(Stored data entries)
+ + + + +

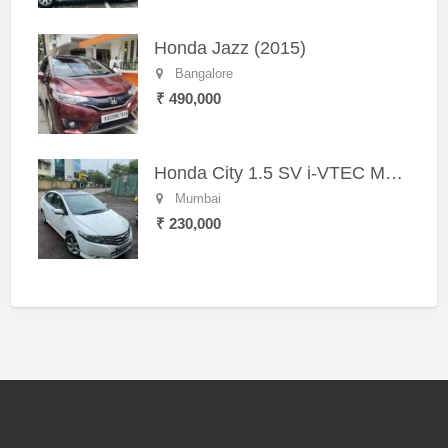
Honda Jazz (2015)
Bangalore
₹ 490,000
Honda City 1.5 SV i-VTEC MT (2011)
Mumbai
₹ 230,000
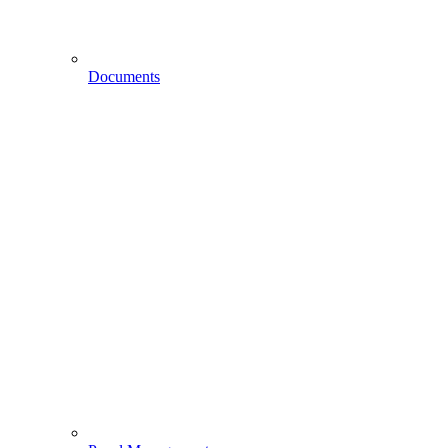
Documents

+ + + + +

- [Work instruction]
Restate each entry exactly, omitting pictures.

- [Solution below]
Honda Jazz (2015)
Bangalore
₹ 490,000
Honda City 1.5 SV i-VTEC MT (2011)
Mumbai
₹ 230,000
Documents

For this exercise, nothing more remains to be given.